Mentre in Russia i media di regime (tutti) dedicano poche righe a Navalny e grande spazio al ritorno in tavola delle banane e dei gamberetti, che finora scarseggiavano per le sanzioni, in Italia i media di regime (tutti tranne due o tre) riservano pagine e pagine a Navalny e neppure una riga all’udienza dell’Alta Corte di Londra sull’estradizione di Assange negli Usa. Repubblica, come sempre, batte tutti: 7 pagine su Navalny e non una sillaba su Assange, recluso da 12 anni a Londra, prima nell’ambasciata d’Ecuador poi in carcere, che ora rischia di marcire in una galera americana per il resto dei suoi giorni per aver documentato i crimini di guerra della Nato. Anziché vergognarsi, Stefano Cappellini rivendica la censura: “Chi si impunta a cambiare discorso per parlare di Assange lo fa con un obiettivo chiarissimo e ripugnante: sminuire la morte di Navalny e suggerire che l’Occidente fa come o peggio di Putin”. E va capito: chi fa pseudogiornalismo embedded non riesce a concepire il vero giornalismo contro il potere. Il poveretto finge di non sapere che l’udienza su Assange è una notizia e va data a prescindere dal giudizio (poteva parlarne e poi chiedere la garrota). O forse pensa che il Fatto si sia messo d’accordo mesi fa con l’Alta Corte per fissare l’udienza il 20 febbraio dopo aver saputo da Putin (e da chi se no?) che Navalny sarebbe morto il 16.
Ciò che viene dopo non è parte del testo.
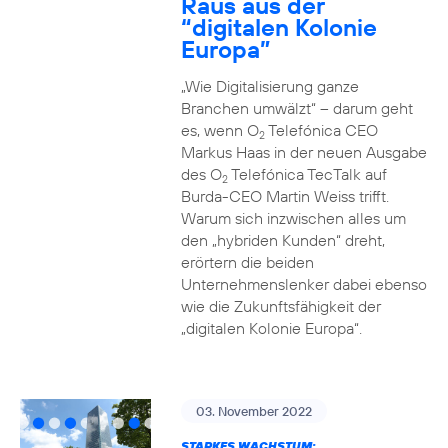
Raus aus der
“digitalen Kolonie
Europa”
„Wie Digitalisierung ganze
Branchen umwälzt“ – darum geht
es, wenn O
Telefónica CEO
2
Markus Haas in der neuen Ausgabe
des O
Telefónica TecTalk auf
2
Burda-CEO Martin Weiss trifft.
Warum sich inzwischen alles um
den „hybriden Kunden“ dreht,
erörtern die beiden
Unternehmenslenker dabei ebenso
wie die Zukunftsfähigkeit der
„digitalen Kolonie Europa“.
03. November 2022
STARKES WACHSTUM: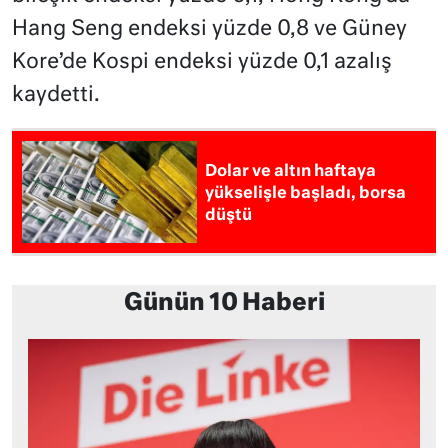
Hang Seng endeksi yüzde 0,8 ve Güney
Kore’de Kospi endeksi yüzde 0,1 azalış
kaydetti.
Dolar ve altın haftaya
yükselişle başladı, borsa
düştü
Günün 10 Haberi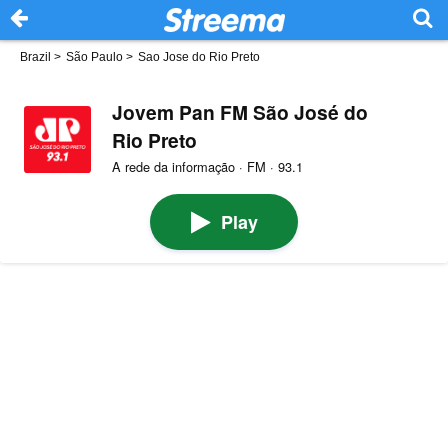
Brazil
>
São Paulo
>
Sao Jose do Rio Preto
Jovem Pan FM São José do
Rio Preto
A rede da informação · FM · 93.1
Play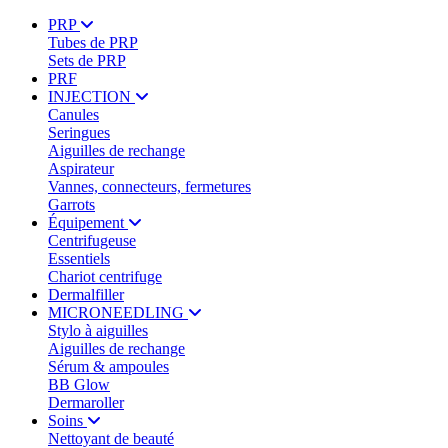
PRP
Tubes de PRP
Sets de PRP
PRF
INJECTION
Canules
Seringues
Aiguilles de rechange
Aspirateur
Vannes, connecteurs, fermetures
Garrots
Équipement
Centrifugeuse
Essentiels
Chariot centrifuge
Dermalfiller
MICRONEEDLING
Stylo à aiguilles
Aiguilles de rechange
Sérum & ampoules
BB Glow
Dermaroller
Soins
Nettoyant de beauté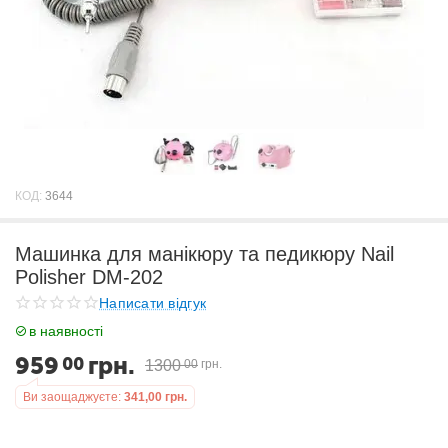
КОД:
3644
Машинка для манікюру та педикюру Nail
Polisher DM-202
Написати відгук
в наявності
959
грн.
00
1300
00
грн.
Ви заощаджуєте:
341,00
грн.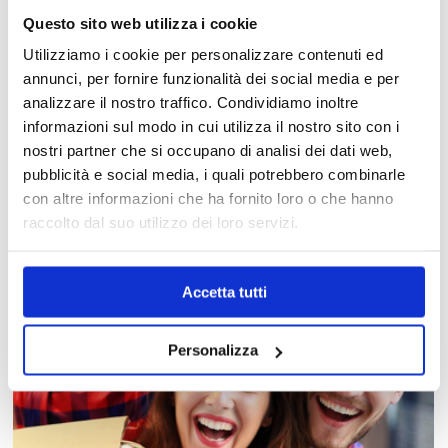
Questo sito web utilizza i cookie
Utilizziamo i cookie per personalizzare contenuti ed
annunci, per fornire funzionalità dei social media e per
analizzare il nostro traffico. Condividiamo inoltre
informazioni sul modo in cui utilizza il nostro sito con i
nostri partner che si occupano di analisi dei dati web,
MAPPA DEL CENTRO
pubblicità e social media, i quali potrebbero combinarle
Trova in un attimo il punto vendita che ti interessa!
con altre informazioni che ha fornito loro o che hanno
raccolto dal suo utilizzo dei loro servizi.
Accetta tutti
Personalizza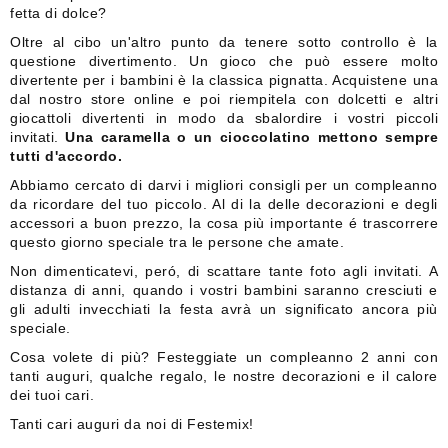
fetta di dolce?
Oltre al cibo un'altro punto da tenere sotto controllo è la
questione divertimento. Un gioco che può essere molto
divertente per i bambini è la classica pignatta. Acquistene una
dal nostro store online e poi riempitela con dolcetti e altri
giocattoli divertenti in modo da sbalordire i vostri piccoli
invitati.
Una caramella o un cioccolatino mettono sempre
tutti d'accordo.
Abbiamo cercato di darvi i migliori consigli per un compleanno
da ricordare del tuo piccolo. Al di la delle decorazioni e degli
accessori a buon prezzo, la cosa più importante é trascorrere
questo giorno speciale tra le persone che amate.
Non dimenticatevi, peró, di scattare tante foto agli invitati. A
distanza di anni, quando i vostri bambini saranno cresciuti e
gli adulti invecchiati la festa avrà un significato ancora più
speciale.
Cosa volete di più? Festeggiate un compleanno 2 anni con
tanti auguri, qualche regalo, le nostre decorazioni e il calore
dei tuoi cari.
Tanti cari auguri da noi di Festemix!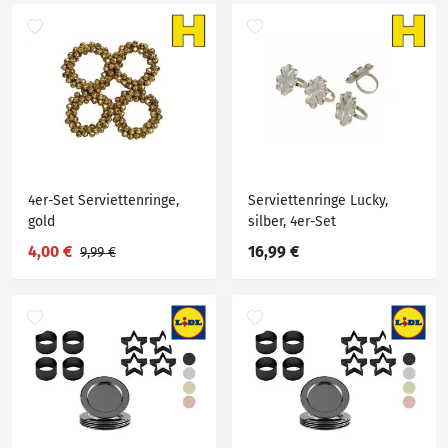
4er-Set Serviettenringe,
Serviettenringe Lucky,
gold
silber, 4er-Set
4,00 €
16,99 €
9,99 €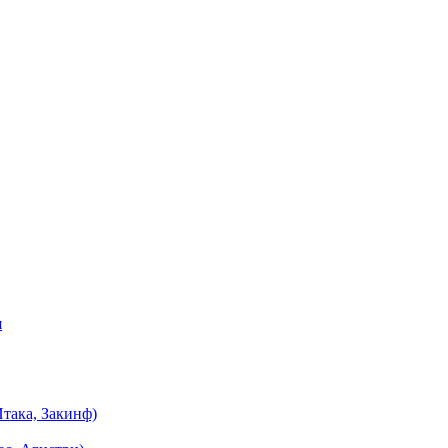
я
така, Закинф)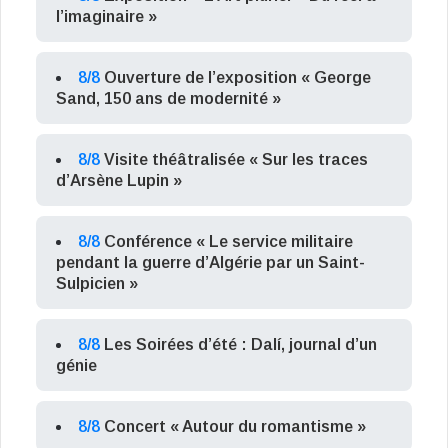
l’imaginaire »
8/8
Ouverture de l’exposition « George
Sand, 150 ans de modernité »
8/8
Visite théâtralisée « Sur les traces
d’Arsène Lupin »
8/8
Conférence « Le service militaire
pendant la guerre d’Algérie par un Saint-
Sulpicien »
8/8
Les Soirées d’été : Dalí, journal d’un
génie
8/8
Concert « Autour du romantisme »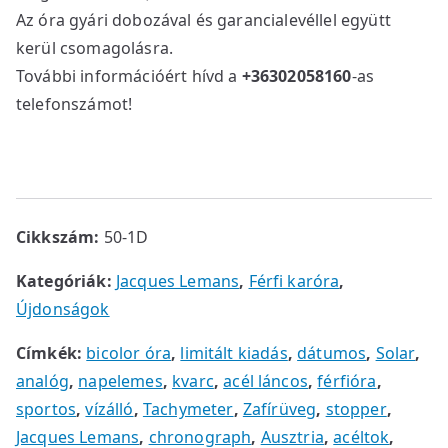
Az óra gyári dobozával és garancialevéllel együtt
kerül csomagolásra.
További információért hívd a
+36302058160
-as
telefonszámot!
Cikkszám:
50-1D
Kategóriák:
Jacques Lemans
,
Férfi karóra
,
Újdonságok
Címkék:
bicolor óra
,
limitált kiadás
,
dátumos
,
Solar
,
analóg
,
napelemes
,
kvarc
,
acél láncos
,
férfióra
,
sportos
,
vízálló
,
Tachymeter
,
Zafírüveg
,
stopper
,
Jacques Lemans
,
chronograph
,
Ausztria
,
acéltok
,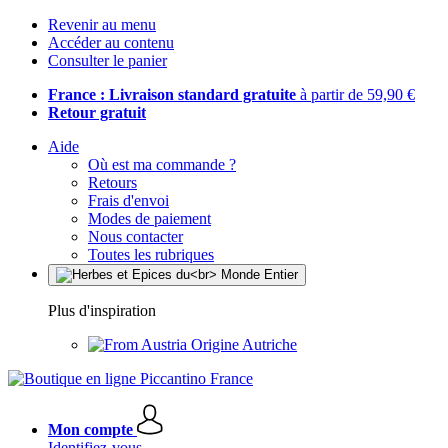
Revenir au menu
Accéder au contenu
Consulter le panier
France : Livraison standard gratuite
à partir de 59,90 €
Retour gratuit
Aide
Où est ma commande ?
Retours
Frais d'envoi
Modes de paiement
Nous contacter
Toutes les rubriques
Plus d'inspiration
Origine Autriche
Mon compte
Identifiez-vous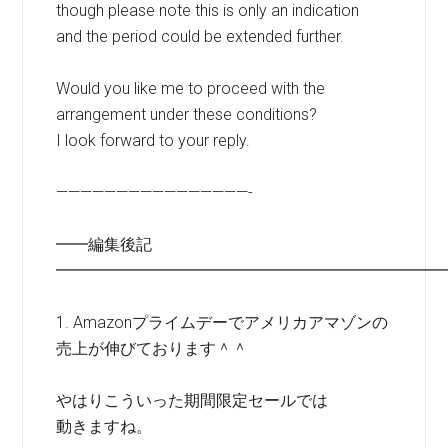
though please note this is only an indication
and the period could be extended further.
Would you like me to proceed with the
arrangement under these conditions?
I look forward to your reply.
————————————————-
━━編集後記
━━━━━━━━━━━━━━━━━━━━━━━━
1. Amazonプライムデーでアメリカアマゾンの
売上が伸びております＾＾
やはりこういった期間限定セールでは
動きますね。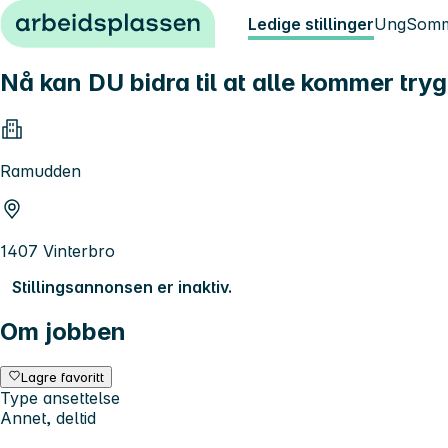
Hopp til innhold
Ledige stillinger
Ung
Somm
Nå kan DU bidra til at alle kommer try
Ramudden
1407 Vinterbro
Stillingsannonsen er inaktiv.
Om jobben
Lagre favoritt
Type ansettelse
Annet, deltid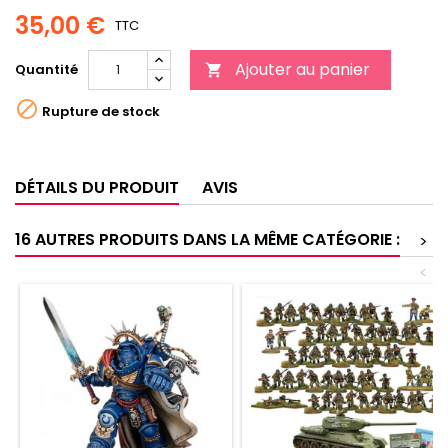
35,00 €
TTC
Ajouter au panier
Quantité


Rupture de stock
DÉTAILS DU PRODUIT
AVIS
16 AUTRES PRODUITS DANS LA MÊME CATÉGORIE :
>
<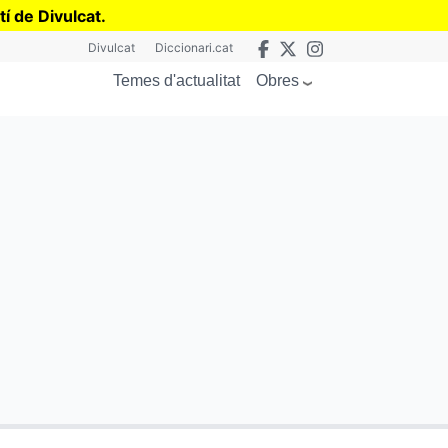
tí de Divulcat
.
Divulcat
Diccionari.cat
Obres
Temes d'actualitat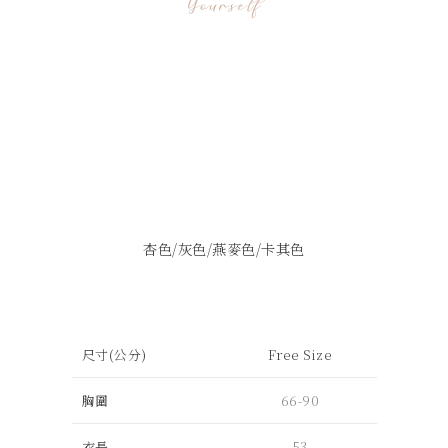
杏色/
灰色/
燕麥色/
卡其色
尺寸(公分)
Free Size
胸圍
66-90
衣長
53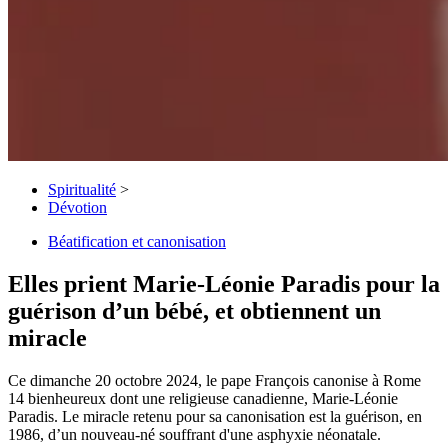
Spiritualité
>
Dévotion
Béatification et canonisation
Elles prient Marie-Léonie Paradis pour la
guérison d’un bébé, et obtiennent un
miracle
Ce dimanche 20 octobre 2024, le pape François canonise à Rome
14 bienheureux dont une religieuse canadienne, Marie-Léonie
Paradis. Le miracle retenu pour sa canonisation est la guérison, en
1986, d’un nouveau-né souffrant d'une asphyxie néonatale.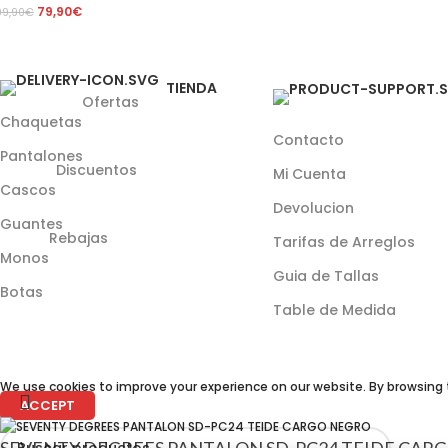
79,90
€
99,90
€
TIENDA
Ofertas
Chaquetas
Contacto
Pantalones
Discuentos
Mi Cuenta
Cascos
Devolucion
Guantes
Rebajas
Tarifas de Arreglos
Monos
Guia de Tallas
Botas
Table de Medida
We use cookies to improve your experience on our website. By browsing t
ACCEPT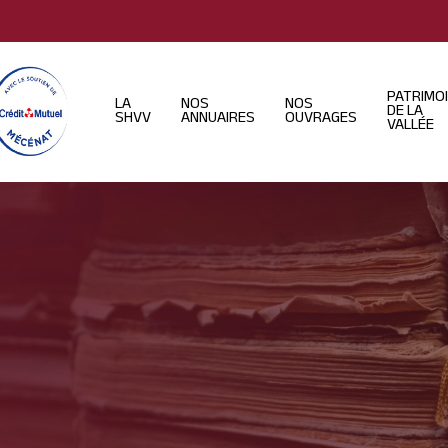
PATRIMO
LA
NOS
NOS
DE LA
SHVV
ANNUAIRES
OUVRAGES
VALLÉE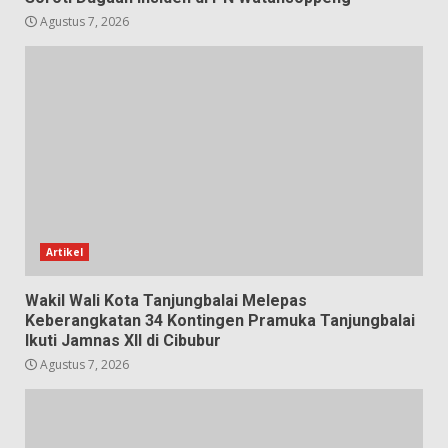
Agustus 7, 2026
Artikel
Wakil Wali Kota Tanjungbalai Melepas
Keberangkatan 34 Kontingen Pramuka Tanjungbalai
Ikuti Jamnas XII di Cibubur
Agustus 7, 2026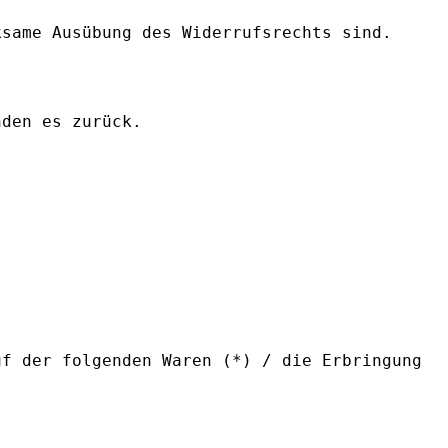
ksame Ausübung des Widerrufsrechts sind.
nden es zurück.
uf der folgenden Waren (*) / die Erbringung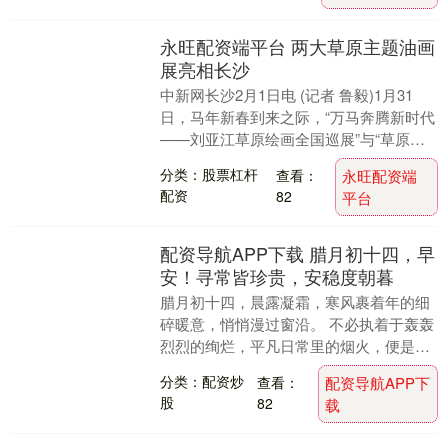
永旺配资端平台 两大草原主题油画
展亮相长沙
中新网长沙2月1日电 (记者 鲁毅)1月31
日，马年新春到来之际，“万马奔腾新时代
——刘亚江草原绘画全国巡展”与“草原灵
境——李波油画展”在长沙李自健美术馆联
分类：股票杠杆
查看：
永旺配资端
袂....
配资
82
平台
配资导航APP下载 腊月初十四，早
安！寻常皆珍贵，安稳度朝暮
腊月初十四，晨露凝霜，寒风裹着年的细
碎暖意，悄悄漫过窗沿。 不必执着于轰轰
烈烈的绚烂，平凡日常里的烟火，便是最
动人的幸福。 1、晨起暖饮，定格美好 一
分类：配资炒
查看：
配资导航APP下
粥一饭，当....
股
82
载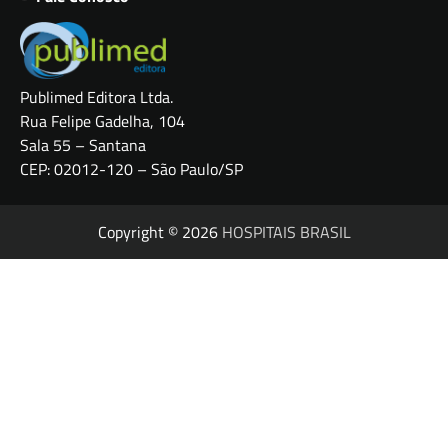
Publimed Editora Ltda.
Rua Felipe Gadelha, 104
Sala 55 – Santana
CEP: 02012-120 – São Paulo/SP
Copyright © 2026
HOSPITAIS BRASIL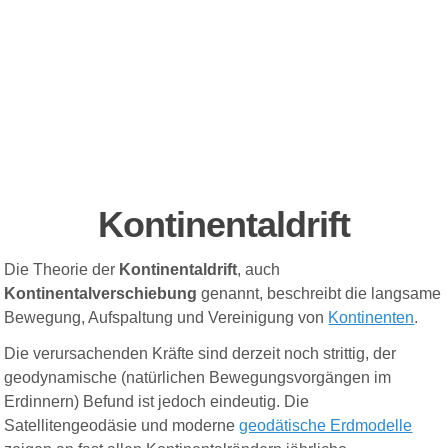
Kontinentaldrift
Die Theorie der
Kontinentaldrift
, auch
Kontinentalverschiebung
genannt, beschreibt die langsame
Bewegung, Aufspaltung und Vereinigung von
Kontinenten
.
Die verursachenden
Kräfte
sind derzeit noch strittig, der
geodynamische
(natürlichen Bewegungsvorgängen im
Erdinnern)
Befund ist jedoch eindeutig. Die
Satellitengeodäsie und moderne
geodätische Erdmodelle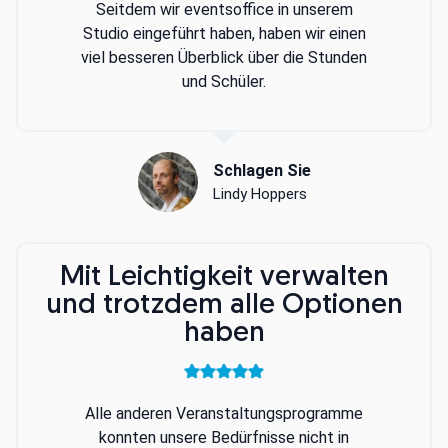
Seitdem wir eventsoffice in unserem
Studio eingeführt haben, haben wir einen
viel besseren Überblick über die Stunden
und Schüler.
Schlagen Sie
Lindy Hoppers
Mit Leichtigkeit verwalten
und trotzdem alle Optionen
haben
Alle anderen Veranstaltungsprogramme
konnten unsere Bedürfnisse nicht in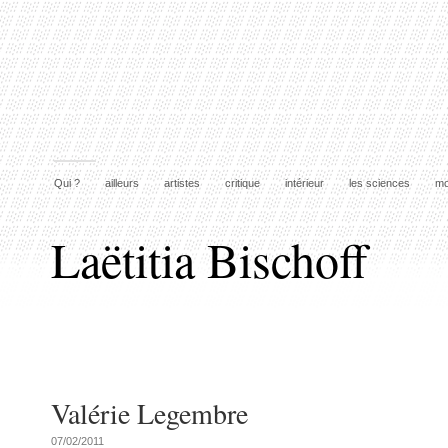
Qui ?
ailleurs
artistes
critique
intérieur
les sciences
mo
Laëtitia Bischoff
Valérie Legembre
07/02/2011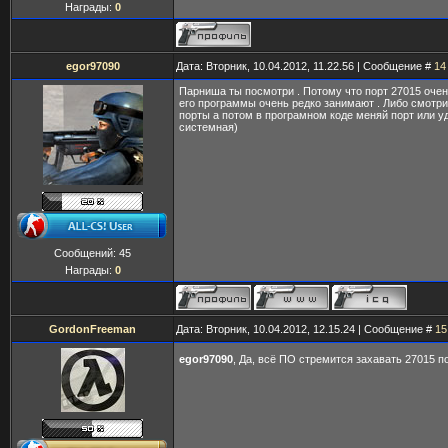
Награды:
0
egor97090
Дата: Вторник, 10.04.2012, 11.22.56 | Сообщение #
14
Парниша ты посмотри . Потому что порт 27015 очен
его программы очень редко занимают . Либо смотри
порты а потом в програмном коде меняй порт или 
системная)
Сообщений:
45
Награды:
0
GordonFreeman
Дата: Вторник, 10.04.2012, 12.15.24 | Сообщение #
15
egor97090
, Да, всё ПО стремится захавать 27015 по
Ribaltare il suo sragionamento a pene canino sarebbe facile: chi cambia discorso per parlare di Navalny lo fa allo scopo ripugnante di sminuire la persecuzione di Assange. Ma significherebbe ridursi al suo livello, cioè sottozero. Noi, per strano che possa sembrargli, proviamo lo stesso sdegno per i perseguitati da tutti i regimi: Navalny (malgrado le sue idee razziste), Assange, Khashoggi (segato a pezzi dai servizi di Bin Salman), Gonzalo Lira (il blogger cileno e cittadino Usa arrestato perché criticava Zelensky e morto in un carcere ucraino), Andrea Rocchelli (il reporter italiano assassinato dalle truppe ucraine nel 2014 mentre documentava la guerra civile in Donbass e ancora in attesa di giustizia). Versiamo le stesse lacrime per i civili caduti in tutte le guerre: ucraini uccisi dai russi, ucraini del Donbass ammazzati dagli ucraini di Kiev, israeliani trucidati da Hamas, palestinesi sterminati da Israele. E siamo antifascisti contro tutti i fascisti: quelli italiani ed europei (inclusi i fascio-atlantisti finlandesi e baltici), quelli russi della Wagner e del nazionalismo navalnyano, quelli ucraini dell’Azov e di alcuni partiti filo-Zelensky. E non vediamo l’ora che qualcuno stili la hit parade dei crimini di guerra per scoprire se “l’Occidente fa come o peggio di Putin”. Nell’attesa, l’Occidente ha già stravinto a mani basse un campionato: quello dell’ipocrisia.